The District Attorney of San Francisco filed an action on behalf of the public under Civil Code section 3369 against the corporate owner and operators of a grocery store in a predominantly Japanese quarter of San Francisco to enjoin the sale of canned whale meat in violation of Penal Code sections 653o and 653r. Section 653o, originally enacted in 1970 and operative December 1, 1970, made it unlawful to. import into the state for commercial purposes, or to possess with intent to sell, or to sell the dead body or any part or product thereof of named endangered species of animals and amphibians. It did not then apply to a product imported prior to December 1, 1970, and did not include whales in the named species. In 1971 the said section was amended to include whales, and section 653r was added. The new section made it a misdemeanor to possess with intent to sell, or to sell "after June 1, 1972, the dead body, or any part or product thereof, of any fish, bird, amphibian, reptile, or mammal specified in Section 653o or 653p." Such possession or sale of whales (or other species named), regardless of the date of importation, became a misdemeanor.

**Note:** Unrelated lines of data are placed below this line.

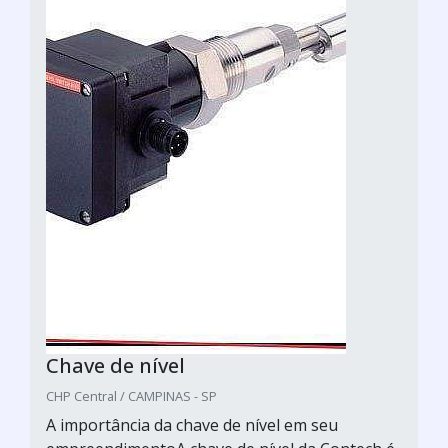
Chave de nível
CHP Central / CAMPINAS - SP
A importância da chave de nível em seu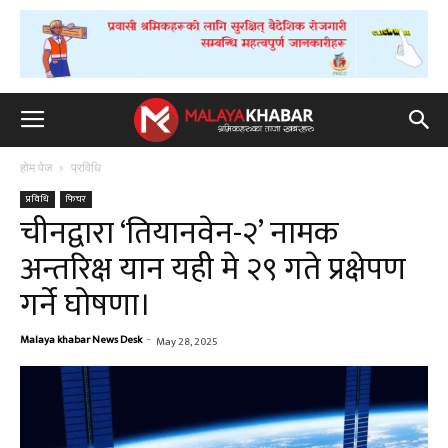
होम पेज
प्रविधि
प्रविधि
फिचर
चीनद्वारा ‘तियानवेन-२’ नामक
अन्तरिक्ष यान यही मे २९ गते प्रक्षेपण
गर्ने घोषणा।
Malaya khabar News Desk
-
May 28, 2025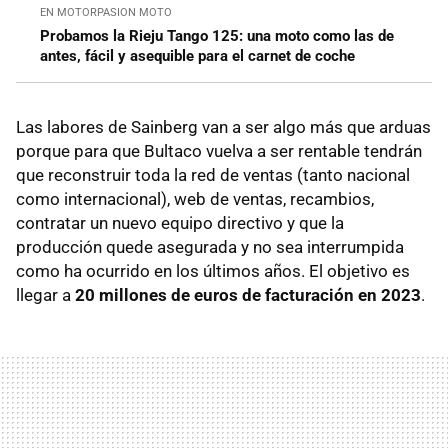
EN MOTORPASION MOTO
Probamos la Rieju Tango 125: una moto como las de
antes, fácil y asequible para el carnet de coche
Las labores de Sainberg van a ser algo más que arduas
porque para que Bultaco vuelva a ser rentable tendrán
que reconstruir toda la red de ventas (tanto nacional
como internacional), web de ventas, recambios,
contratar un nuevo equipo directivo y que la
producción quede asegurada y no sea interrumpida
como ha ocurrido en los últimos años. El objetivo es
llegar a
20 millones de euros de facturación en 2023
.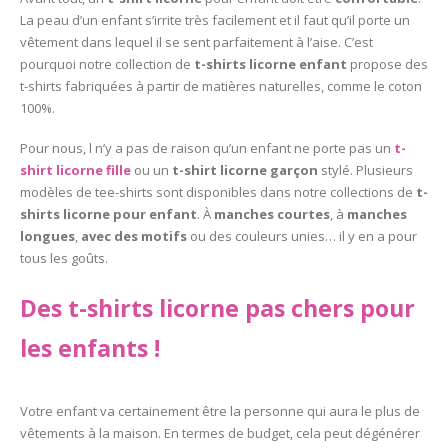
La peau d’un enfant s’irrite très facilement et il faut qu’il porte un
vêtement dans lequel il se sent parfaitement à l’aise. C’est
pourquoi notre collection de
t-shirts licorne enfant
propose des
t-shirts fabriquées à partir de matières naturelles, comme le coton
100%.
Pour nous, l n’y a pas de raison qu’un enfant ne porte pas un
t-
shirt licorne fille
ou un
t-shirt licorne garçon
stylé. Plusieurs
modèles de tee-shirts sont disponibles dans notre collections de
t-
shirts licorne pour enfant
. À
manches courtes
, à
manches
longues
,
avec des motifs
ou des couleurs unies… il y en a pour
tous les goûts.
Des t-shirts licorne pas chers pour
les enfants !
Votre enfant va certainement être la personne qui aura le plus de
vêtements à la maison. En termes de budget, cela peut dégénérer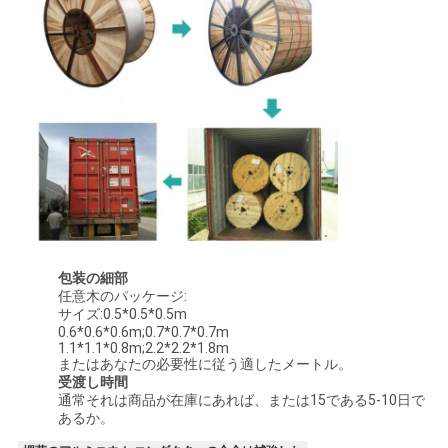
包装の細部
任意木のパッケージ:
サイズ:0.5*0.5*0.5m
0.6*0.6*0.6m;0.7*0.7*0.7m
1.1*1.1*0.8m;2.2*2.2*1.8m
またはあなたの必要性に従う適したメートル。
受渡し時間
通常それは商品が在庫にあれば、または15である5-10日で
あるか。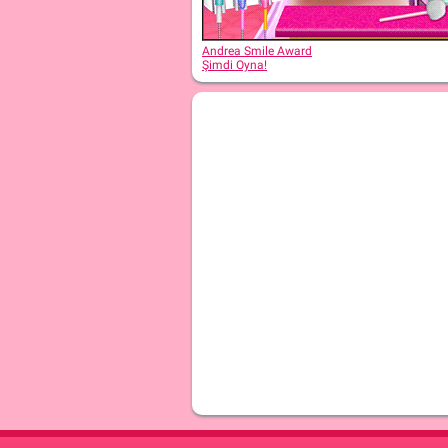
Andrea Smile Award
Şimdi Oyna!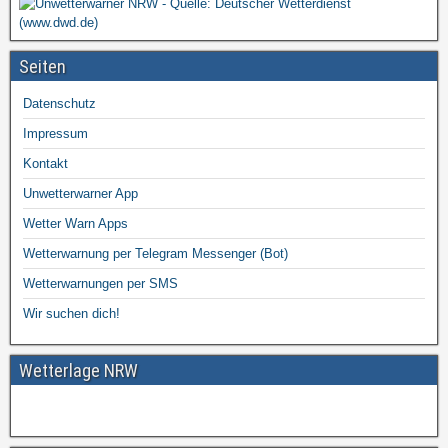
Seiten
Datenschutz
Impressum
Kontakt
Unwetterwarner App
Wetter Warn Apps
Wetterwarnung per Telegram Messenger (Bot)
Wetterwarnungen per SMS
Wir suchen dich!
Wetterlage NRW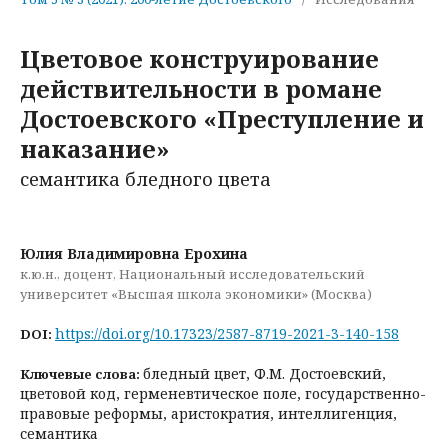
Цветовое конструирование
действительности в романе
Достоевского «Преступление и
наказание»
семантика бледного цвета
Юлия Владимировна Ерохина
к.ю.н., доцент, Национальный исследовательский
университет «Высшая школа экономики» (Москва)
https://doi.org/10.17323/2587-8719-2021-3-140-158
DOI:
бледный цвет, Ф.М. Достоевский,
Ключевые слова:
цветовой код, герменевтическое поле, государственно-
правовые реформы, аристократия, интеллигенция,
семантика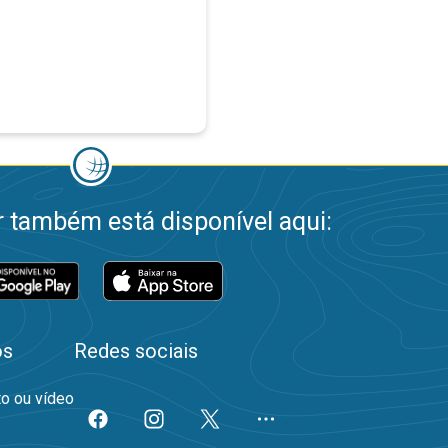
 também está disponível aqui:
os
Redes sociais
to ou vídeo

In December of 1970, the Oriental Trading Company of Los Angeles imported canned whale meat into the United States. This was not unlawful at the time. On May 14, 1973, the Sakais purchased several cases thereof. In response to a consumer's complaint, San Francisco Police Inspectors Ahlgrim and Simms went to the Sakai grocery on November 2, 1973, saw some of the cans on display and purchased one. On November 14, an assistant district attorney wrote to the Sakais to notify them of the complaint and inform them of the illegality of possession or sale of whale meat. A few weeks later, Simms returned and did not find the whale meat where it had been displayed on his previous visit. He asked an employee if he had such for sale. The employee could not locate any but elicited the aid of a fellow employee who produced a box, and Simms bought two cans therefrom. The Sakais claimed that after they received the district attorney's letter of November 14, they removed the cans from their display shelves and placed them in a carton with a note that the contents were not to be sold—a note that was never found. On December 14, Simms returned with a search warrant and seized 10 cases of whale meat from a basement storeroom and another carton containing cans thereof that was found on the floor of an aisle in the grocery store.
The case was tried without a jury. Judgment was entered on February 20, 1975, wherein the Sakais were enjoined from selling or possessing with intent to sell whale meat or other food or products in violation of Penal Code sections 653o-653r. The court assessed a civil penalty of $2,000 (Civ. Code, § 3370.1). This appeal by the Sakais (appellants, post) is upon an agreed statement (Cal. Rules of Court, rule 6(a)) in which the prosecution (respondent, post) joined. The following issue is raised: Are Penal Code sections 653o and 653r unconstitutional under the facts of this case either (a) as an unreasonable exercise of the police power or (b) as a deprivation of property without due process?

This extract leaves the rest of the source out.